If an entity that is classified as a partnership for U.S. federal income tax purposes owns Company's shares, the U.S. federal income tax treatment of a partner will generally depend on the status of the partner and upon the activities of the entity. Such entities and their partners or members should consult their tax advisors regarding the tax consequences of ownership of the Company's shares.

Except as described below, this discussion assumes that the Company is not a passive foreign investment company, or PFIC, for any taxable year.

Taxation of Distributions

Distributions paid on the Company's shares, other than certain pro rata distributions of ordinary shares, will be treated as dividends to the extent paid out of current or accumulated earnings and profits (as determined under U.S. federal income tax principles). Since the Company does not maintain calculations of its earnings and profits under U.S. federal income tax principles, U.S. holders will generally be required to treat such distributions as taxable dividends and include them in income on the date of receipt. Subject to applicable limitations, dividends paid to certain non-corporate U.S. holders will be taxable at favorable rates applicable to long-term capital gains. The dividend income will include

any amounts withheld by the Company or its paying agent in respect of Israeli taxes. The dividend will be treated as foreign-source income and will not be eligible for the dividends-received deduction generally allowed to U.S. corporations under the Code.

Dividends paid in NIS will be included in a U.S. holder's income in a U.S. dollar amount calculated by reference to the exchange rate in effect on the date of receipt of the dividend, regardless of whether the payment is in fact converted into U.S. dollars. If the dividend is converted into U.S. dollars on the date of receipt, a U.S. holder generally should not be required to recognize foreign currency gain or loss in respect of the dividend income. A U.S. holder may have foreign currency gain or loss if the dividend is converted into U.S. dollars after the date of receipt. Such gain or loss would generally be treated as U.S.-source ordinary income or loss.

Subject to applicable limitations that vary depending upon a U.S. holder's particular circumstances, Israeli taxes withheld from dividends at a rate not exceeding any applicable rate provided by the U.S.-Israel income tax treaty may be creditable against the U.S. holder's U.S. federal income tax liability. The limitation on foreign taxes credit is calculated separately with respect to specific classes of income. Instead of claiming a credit, a U.S. holder may, at the U.S. holder's election, deduct the otherwise creditable foreign taxes in computing the taxable income for the year, subject to generally applicable limitations under U.S. law. An election to deduct foreign taxes instead of claiming foreign tax credits applies to all foreign taxes paid or accrued in the taxable year.

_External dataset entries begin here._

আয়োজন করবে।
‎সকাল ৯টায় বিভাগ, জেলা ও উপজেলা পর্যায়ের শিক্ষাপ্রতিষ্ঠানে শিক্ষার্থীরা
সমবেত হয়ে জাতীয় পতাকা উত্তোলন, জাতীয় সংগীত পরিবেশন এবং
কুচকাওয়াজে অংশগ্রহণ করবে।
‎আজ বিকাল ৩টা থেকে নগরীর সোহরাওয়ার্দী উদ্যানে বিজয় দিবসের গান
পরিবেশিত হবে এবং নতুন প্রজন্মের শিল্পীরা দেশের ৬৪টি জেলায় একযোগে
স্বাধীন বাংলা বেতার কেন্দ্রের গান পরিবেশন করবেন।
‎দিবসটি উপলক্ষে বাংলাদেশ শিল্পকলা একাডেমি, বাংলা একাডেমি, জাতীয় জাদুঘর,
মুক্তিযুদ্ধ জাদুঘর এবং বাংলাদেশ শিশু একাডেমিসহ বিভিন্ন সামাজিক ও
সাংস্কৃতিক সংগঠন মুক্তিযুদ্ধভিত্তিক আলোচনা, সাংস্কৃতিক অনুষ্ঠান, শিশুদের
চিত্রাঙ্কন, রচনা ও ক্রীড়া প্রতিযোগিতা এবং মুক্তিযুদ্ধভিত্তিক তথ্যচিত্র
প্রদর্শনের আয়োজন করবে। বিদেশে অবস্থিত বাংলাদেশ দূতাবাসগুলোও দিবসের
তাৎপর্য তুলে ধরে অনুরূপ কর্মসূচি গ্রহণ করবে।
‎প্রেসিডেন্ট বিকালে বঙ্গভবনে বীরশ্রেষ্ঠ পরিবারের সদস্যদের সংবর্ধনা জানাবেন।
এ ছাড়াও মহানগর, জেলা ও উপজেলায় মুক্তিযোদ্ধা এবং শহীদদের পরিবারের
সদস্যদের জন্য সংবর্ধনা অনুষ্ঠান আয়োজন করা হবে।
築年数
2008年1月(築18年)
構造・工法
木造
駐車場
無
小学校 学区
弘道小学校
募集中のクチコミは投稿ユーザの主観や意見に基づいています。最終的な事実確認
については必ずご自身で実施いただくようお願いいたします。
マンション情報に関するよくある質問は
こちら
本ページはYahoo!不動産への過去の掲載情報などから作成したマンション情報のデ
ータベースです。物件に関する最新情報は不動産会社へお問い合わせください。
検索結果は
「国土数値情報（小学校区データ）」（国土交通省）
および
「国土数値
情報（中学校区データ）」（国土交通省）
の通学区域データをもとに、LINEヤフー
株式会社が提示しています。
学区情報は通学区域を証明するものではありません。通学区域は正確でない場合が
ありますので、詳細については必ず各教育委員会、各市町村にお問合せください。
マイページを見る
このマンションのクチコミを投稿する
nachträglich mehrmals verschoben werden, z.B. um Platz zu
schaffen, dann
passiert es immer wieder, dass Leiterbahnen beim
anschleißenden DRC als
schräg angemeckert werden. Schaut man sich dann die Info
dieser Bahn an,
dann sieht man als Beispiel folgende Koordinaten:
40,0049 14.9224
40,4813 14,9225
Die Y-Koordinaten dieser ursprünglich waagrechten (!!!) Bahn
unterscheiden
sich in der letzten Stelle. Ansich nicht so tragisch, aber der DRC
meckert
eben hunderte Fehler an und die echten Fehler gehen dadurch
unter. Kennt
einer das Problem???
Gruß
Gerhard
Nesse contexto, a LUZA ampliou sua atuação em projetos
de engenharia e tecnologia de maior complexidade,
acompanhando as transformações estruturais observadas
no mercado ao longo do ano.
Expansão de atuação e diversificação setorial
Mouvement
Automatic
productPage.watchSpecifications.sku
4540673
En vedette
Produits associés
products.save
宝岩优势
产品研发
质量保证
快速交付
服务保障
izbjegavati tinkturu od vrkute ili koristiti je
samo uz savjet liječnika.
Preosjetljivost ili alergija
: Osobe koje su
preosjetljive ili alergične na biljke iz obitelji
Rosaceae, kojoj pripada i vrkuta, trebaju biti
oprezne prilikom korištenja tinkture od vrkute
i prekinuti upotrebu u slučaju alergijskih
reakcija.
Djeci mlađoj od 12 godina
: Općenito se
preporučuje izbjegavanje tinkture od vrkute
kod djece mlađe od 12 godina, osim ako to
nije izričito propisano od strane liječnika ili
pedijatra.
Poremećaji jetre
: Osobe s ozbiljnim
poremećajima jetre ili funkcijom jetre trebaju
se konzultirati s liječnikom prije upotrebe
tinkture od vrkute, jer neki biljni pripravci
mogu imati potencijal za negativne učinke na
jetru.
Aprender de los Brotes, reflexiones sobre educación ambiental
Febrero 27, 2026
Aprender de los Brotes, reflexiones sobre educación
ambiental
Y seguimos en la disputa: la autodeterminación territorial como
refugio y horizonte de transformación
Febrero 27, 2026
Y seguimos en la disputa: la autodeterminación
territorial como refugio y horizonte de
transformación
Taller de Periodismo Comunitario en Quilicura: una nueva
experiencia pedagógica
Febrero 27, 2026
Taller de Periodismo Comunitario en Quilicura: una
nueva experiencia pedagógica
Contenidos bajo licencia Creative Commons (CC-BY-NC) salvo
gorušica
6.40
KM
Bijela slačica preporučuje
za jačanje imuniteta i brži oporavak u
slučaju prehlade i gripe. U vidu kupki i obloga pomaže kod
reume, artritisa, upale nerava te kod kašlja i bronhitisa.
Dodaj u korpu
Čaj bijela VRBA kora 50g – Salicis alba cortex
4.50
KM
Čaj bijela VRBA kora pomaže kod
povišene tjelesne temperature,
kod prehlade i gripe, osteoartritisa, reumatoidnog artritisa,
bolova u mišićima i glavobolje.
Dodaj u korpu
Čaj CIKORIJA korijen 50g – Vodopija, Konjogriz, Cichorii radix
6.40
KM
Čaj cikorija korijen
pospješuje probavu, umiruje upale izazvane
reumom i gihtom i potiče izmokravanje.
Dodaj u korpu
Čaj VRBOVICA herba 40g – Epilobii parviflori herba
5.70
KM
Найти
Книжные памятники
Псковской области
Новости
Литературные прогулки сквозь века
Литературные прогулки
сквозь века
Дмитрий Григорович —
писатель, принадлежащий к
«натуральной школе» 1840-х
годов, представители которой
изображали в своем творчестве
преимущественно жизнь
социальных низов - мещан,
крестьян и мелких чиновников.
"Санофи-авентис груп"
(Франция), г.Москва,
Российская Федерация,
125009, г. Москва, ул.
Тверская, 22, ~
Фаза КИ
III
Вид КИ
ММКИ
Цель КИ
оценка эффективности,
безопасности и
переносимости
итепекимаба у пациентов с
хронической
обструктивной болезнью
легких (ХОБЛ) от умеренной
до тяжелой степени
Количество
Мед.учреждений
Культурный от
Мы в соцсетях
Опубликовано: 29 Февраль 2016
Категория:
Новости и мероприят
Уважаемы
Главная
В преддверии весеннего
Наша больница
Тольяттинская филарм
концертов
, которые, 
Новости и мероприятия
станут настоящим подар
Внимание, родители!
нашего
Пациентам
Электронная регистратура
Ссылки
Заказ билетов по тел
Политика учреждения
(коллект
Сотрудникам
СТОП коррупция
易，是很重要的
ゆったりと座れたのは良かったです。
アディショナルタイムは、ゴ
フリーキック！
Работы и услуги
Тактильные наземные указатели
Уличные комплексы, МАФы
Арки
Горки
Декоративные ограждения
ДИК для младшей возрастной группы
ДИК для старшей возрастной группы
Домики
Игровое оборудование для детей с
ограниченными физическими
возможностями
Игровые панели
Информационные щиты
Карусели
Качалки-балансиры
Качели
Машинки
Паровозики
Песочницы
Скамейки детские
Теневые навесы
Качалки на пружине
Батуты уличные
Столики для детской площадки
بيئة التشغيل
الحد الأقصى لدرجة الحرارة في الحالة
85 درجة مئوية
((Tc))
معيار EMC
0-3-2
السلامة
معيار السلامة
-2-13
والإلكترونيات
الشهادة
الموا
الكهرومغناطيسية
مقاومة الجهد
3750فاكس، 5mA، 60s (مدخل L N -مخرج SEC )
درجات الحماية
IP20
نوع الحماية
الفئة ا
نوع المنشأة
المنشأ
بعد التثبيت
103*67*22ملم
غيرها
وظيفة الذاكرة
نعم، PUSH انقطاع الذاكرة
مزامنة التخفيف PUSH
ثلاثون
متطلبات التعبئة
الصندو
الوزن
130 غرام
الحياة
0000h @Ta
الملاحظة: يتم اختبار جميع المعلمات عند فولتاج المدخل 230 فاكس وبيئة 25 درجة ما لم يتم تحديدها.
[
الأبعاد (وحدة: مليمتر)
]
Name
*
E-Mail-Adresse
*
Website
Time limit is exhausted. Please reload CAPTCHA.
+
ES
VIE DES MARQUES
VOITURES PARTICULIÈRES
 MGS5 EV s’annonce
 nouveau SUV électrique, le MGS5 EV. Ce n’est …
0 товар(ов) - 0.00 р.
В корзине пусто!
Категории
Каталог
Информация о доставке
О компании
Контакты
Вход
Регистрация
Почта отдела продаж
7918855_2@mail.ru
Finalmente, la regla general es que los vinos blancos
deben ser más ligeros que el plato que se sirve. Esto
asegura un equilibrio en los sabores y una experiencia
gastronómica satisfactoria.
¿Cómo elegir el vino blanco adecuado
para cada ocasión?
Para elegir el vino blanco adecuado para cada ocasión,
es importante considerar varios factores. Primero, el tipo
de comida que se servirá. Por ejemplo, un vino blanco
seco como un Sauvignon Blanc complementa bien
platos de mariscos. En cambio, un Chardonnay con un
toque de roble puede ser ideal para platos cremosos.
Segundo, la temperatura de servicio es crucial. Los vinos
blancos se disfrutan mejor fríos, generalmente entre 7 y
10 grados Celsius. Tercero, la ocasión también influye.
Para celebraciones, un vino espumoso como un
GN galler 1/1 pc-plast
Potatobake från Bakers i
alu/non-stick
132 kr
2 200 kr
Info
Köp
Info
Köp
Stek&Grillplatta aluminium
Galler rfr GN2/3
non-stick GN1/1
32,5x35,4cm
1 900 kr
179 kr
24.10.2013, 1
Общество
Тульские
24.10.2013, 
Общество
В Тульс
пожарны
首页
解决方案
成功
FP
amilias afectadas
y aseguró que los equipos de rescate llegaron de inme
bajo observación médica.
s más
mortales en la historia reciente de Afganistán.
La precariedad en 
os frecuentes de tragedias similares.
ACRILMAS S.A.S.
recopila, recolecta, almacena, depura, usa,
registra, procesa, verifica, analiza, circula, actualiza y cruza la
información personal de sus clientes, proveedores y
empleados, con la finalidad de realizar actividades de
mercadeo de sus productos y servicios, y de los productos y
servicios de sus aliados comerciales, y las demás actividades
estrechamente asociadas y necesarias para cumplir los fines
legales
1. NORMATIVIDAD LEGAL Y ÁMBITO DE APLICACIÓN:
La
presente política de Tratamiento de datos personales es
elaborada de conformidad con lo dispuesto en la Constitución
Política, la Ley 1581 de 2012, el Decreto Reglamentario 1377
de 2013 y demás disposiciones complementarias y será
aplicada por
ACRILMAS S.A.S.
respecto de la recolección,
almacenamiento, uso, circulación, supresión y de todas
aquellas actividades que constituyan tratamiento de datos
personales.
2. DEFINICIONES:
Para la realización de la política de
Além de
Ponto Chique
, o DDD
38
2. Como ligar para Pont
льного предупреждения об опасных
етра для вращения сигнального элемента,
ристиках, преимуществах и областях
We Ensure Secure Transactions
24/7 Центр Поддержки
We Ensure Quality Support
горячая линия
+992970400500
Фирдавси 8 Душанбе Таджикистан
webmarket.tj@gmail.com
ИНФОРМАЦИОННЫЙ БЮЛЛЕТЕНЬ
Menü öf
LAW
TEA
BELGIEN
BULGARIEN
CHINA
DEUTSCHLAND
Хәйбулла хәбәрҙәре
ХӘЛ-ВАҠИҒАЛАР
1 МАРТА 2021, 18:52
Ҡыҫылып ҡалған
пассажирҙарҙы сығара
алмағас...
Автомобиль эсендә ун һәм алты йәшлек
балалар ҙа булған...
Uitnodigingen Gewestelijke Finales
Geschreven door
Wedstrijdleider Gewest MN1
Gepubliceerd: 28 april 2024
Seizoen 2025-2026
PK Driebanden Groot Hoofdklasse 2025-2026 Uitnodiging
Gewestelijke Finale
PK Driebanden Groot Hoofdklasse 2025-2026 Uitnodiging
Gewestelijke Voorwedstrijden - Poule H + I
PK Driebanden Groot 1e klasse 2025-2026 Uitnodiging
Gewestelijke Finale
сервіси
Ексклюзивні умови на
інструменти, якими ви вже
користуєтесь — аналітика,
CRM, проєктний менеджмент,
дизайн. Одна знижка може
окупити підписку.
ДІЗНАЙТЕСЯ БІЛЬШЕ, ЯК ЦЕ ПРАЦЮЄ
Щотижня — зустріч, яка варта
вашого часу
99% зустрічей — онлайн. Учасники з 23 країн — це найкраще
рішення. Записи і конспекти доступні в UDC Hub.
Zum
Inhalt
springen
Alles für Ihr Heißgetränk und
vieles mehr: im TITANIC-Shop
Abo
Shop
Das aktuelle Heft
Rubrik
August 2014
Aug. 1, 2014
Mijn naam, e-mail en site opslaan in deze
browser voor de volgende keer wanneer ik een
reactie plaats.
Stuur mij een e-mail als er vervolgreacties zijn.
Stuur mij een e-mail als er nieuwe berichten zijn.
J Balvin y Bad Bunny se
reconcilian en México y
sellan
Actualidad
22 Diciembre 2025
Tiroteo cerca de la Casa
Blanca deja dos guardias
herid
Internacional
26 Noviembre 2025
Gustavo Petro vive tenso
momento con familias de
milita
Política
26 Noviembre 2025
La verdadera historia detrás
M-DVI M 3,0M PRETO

The rules governing foreign tax credits are complex and U.S. holders should consult their tax advisors regarding the availability of foreign tax credits and the deductibility of foreign taxes in their particular circumstances.

Sale and Other Disposition of the Company's Shares

Gain or loss realized on the sale or other disposition of the Company's shares will be capital gain or loss, and will be long-term capital gain or loss if the U.S. holder held the shares for more than one year. The amount of gain or loss will be equal to the difference between the U.S. holder's tax basis in the shares disposed of and the amount realized on the disposition, in each case as determined in U.S. dollars. Such gain or loss will generally be U.S.-source gain or loss for foreign tax credit purposes. The deductibility of capital losses is subject to limitations.

Passive Foreign Investment Company Rules

The Company believes that it was not a PFIC for the taxable year of 2015. However, since PFIC status depends upon the composition of a company's income and assets and the market value of its assets from time to time, there can be no assurance that the Company will not be a PFIC for any taxable year. If the Company were a PFIC for any taxable year during which a U.S. holder owned a share in the Company, certain adverse consequences could apply to the U.S. holder. Specifically, gain recognized by a U.S. holder on a sale or other disposition of a share would be allocated ratably over the U.S. holder's holding period for the share. The amounts allocated to the taxable year of the sale or other disposition and to any year before the Company became a PFIC would be taxed as ordinary income. The amount allocated to each other taxable year would be subject to tax at the highest rate in effect for individuals or corporations, as appropriate, for that taxable year, and an interest charge would be imposed on the resulting tax liability. Further, any distribution in excess of 125% of the average of the annual distributions received by the U.S. holder on the Company's shares during the preceding three years or the U.S. holder's holding period, whichever is shorter,

would be subject to taxation as described immediately above. Certain elections (such as a mark-to-market election) may be available to U.S. holders and may result in alternative tax treatment. In addition, if the Company were a PFIC for a taxable year in which we pay a dividend or the prior taxable year, the favorable dividend rates discussed above with respect to dividends paid to certain non-corporate holders would not apply. If the Company were a PFIC for any taxable year in which a U.S. holder owned the Company's shares, the U.S. holder would generally be required to file annual returns with the Internal Revenue Service, or the IRS, on IRS Form 8621.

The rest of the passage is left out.